__ASSIGNMENT__
The material below should be copied line for line, please, with pictures omitted.

--- DATASET RECORDS Enclosed Below ---

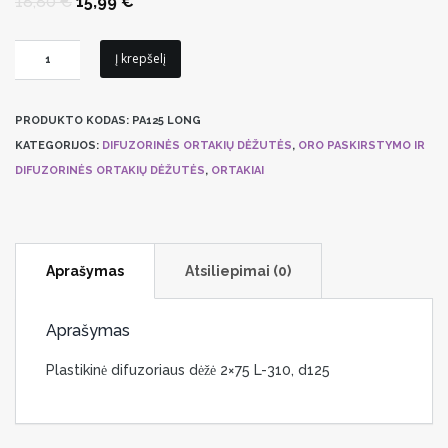
Original
Current
18,80
€
15,99
€
price
price
was:
is:
18,80 €.
15,99 €.
produkto
Į krepšelį
kiekis:
Plastikinė
PRODUKTO KODAS:
PA125 LONG
difuzoriaus
KATEGORIJOS:
DIFUZORINĖS ORTAKIŲ DĖŽUTĖS
,
ORO PASKIRSTYMO IR
dėžė
DIFUZORINĖS ORTAKIŲ DĖŽUTĖS
,
ORTAKIAI
Brofer
2x75
PA125
LONG
Aprašymas
Atsiliepimai (0)
Aprašymas
Plastikinė difuzoriaus dėžė 2×75 L-310, d125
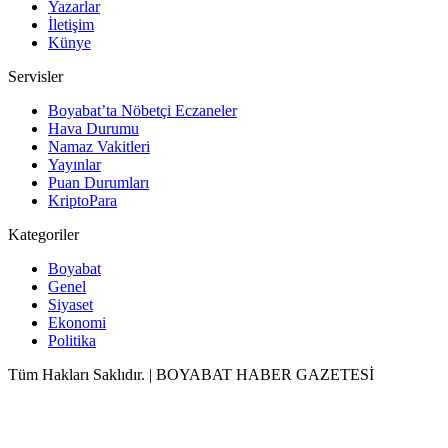
Yazarlar
İletişim
Künye
Servisler
Boyabat’ta Nöbetçi Eczaneler
Hava Durumu
Namaz Vakitleri
Yayınlar
Puan Durumları
KriptoPara
Kategoriler
Boyabat
Genel
Siyaset
Ekonomi
Politika
Tüm Hakları Saklıdır. | BOYABAT HABER GAZETESİ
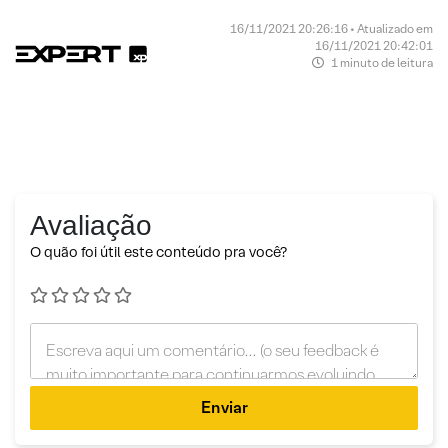
16/11/2021 20:26:16 • Atualizado em
16/11/2021 20:42:01
1 minuto de leitura
Avaliação
O quão foi útil este conteúdo pra você?
Enviar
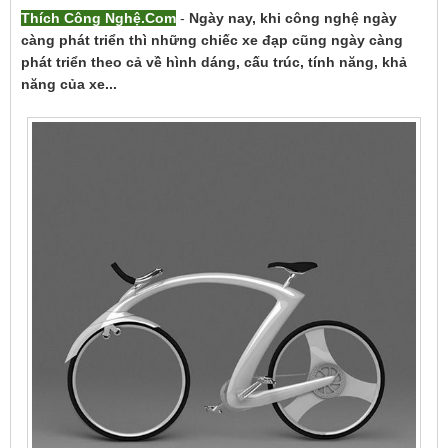
Thích Công Nghệ.Com
-
Ngày nay, khi công nghệ ngày
càng phát triển thì những chiếc xe đạp cũng ngày càng
phát triển theo cả về hình dáng, cấu trúc, tính năng, khả
năng của xe...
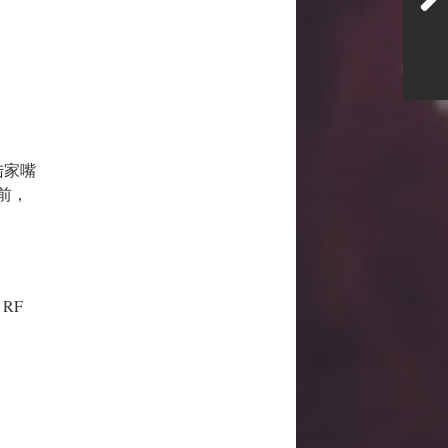
陆家嘴
前，
 RF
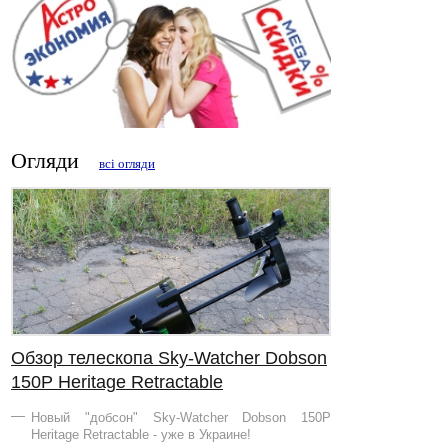
Огляди
всі огляди
Обзор телескопа Sky-Watcher Dobson
150Р Heritage Retractable
Новый "добсон" Sky-Watcher Dobson 150Р
Heritage Retractable - уже в Украине!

--- End of Enclosed DATASET RECORDS ---

__ANSWER TO THIS TASK__
Original
Current
18,80
€
15,99
€
price
price
was:
is:
18,80 €.
15,99 €.
produkto
Į krepšelį
kiekis:
Plastikinė
PRODUKTO KODAS:
PA125 LONG
difuzoriaus
KATEGORIJOS:
DIFUZORINĖS ORTAKIŲ DĖŽUTĖS
,
ORO PASKIRSTYMO IR
dėžė
DIFUZORINĖS ORTAKIŲ DĖŽUTĖS
,
ORTAKIAI
Brofer
2x75
PA125
LONG
Aprašymas
Atsiliepimai (0)
Aprašymas
Plastikinė difuzoriaus dėžė 2×75 L-310, d125
Yazarlar
İletişim
Künye
Servisler
Boyabat’ta Nöbetçi Eczaneler
Hava Durumu
Namaz Vakitleri
Yayınlar
Puan Durumları
KriptoPara
Kategoriler
Boyabat
Genel
Siyaset
Ekonomi
Politika
Tüm Hakları Saklıdır. | BOYABAT HABER GAZETESİ
16/11/2021 20:26:16 • Atualizado em
16/11/2021 20:42:01
1 minuto de leitura
Avaliação
O quão foi útil este conteúdo pra você?
Enviar
Thích Công Nghệ.Com
-
Ngày nay, khi công nghệ ngày
càng phát triển thì những chiếc xe đạp cũng ngày càng
phát triển theo cả về hình dáng, cấu trúc, tính năng, khả
năng của xe...
陆家嘴
前，
 RF
Огляди
всі огляди
Обзор телескопа Sky-Watcher Dobson
150Р Heritage Retractable
Новый "добсон" Sky-Watcher Dobson 150Р
Heritage Retractable - уже в Украине!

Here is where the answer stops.